(Excerpted records begins)

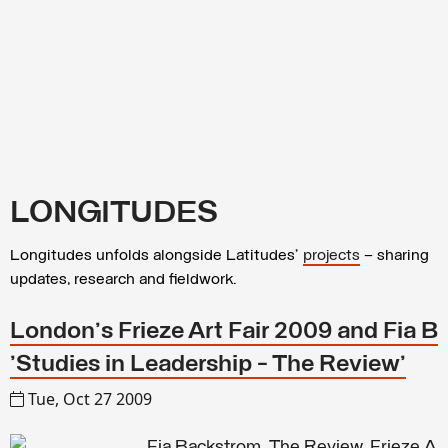
LONGITUDES
Longitudes unfolds alongside Latitudes’
projects
– sharing
updates, research and fieldwork.
London's Frieze Art Fair 2009 and Fia B
'Studies in Leadership - The Review'
Tue, Oct 27 2009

(Excerpted records ends)

— What is needed —
Give the listing above again word for word, without its pictures.

— Task result —
LONGITUDES
Longitudes unfolds alongside Latitudes’
projects
– sharing
updates, research and fieldwork.
London's Frieze Art Fair 2009 and Fia B
'Studies in Leadership - The Review'
Tue, Oct 27 2009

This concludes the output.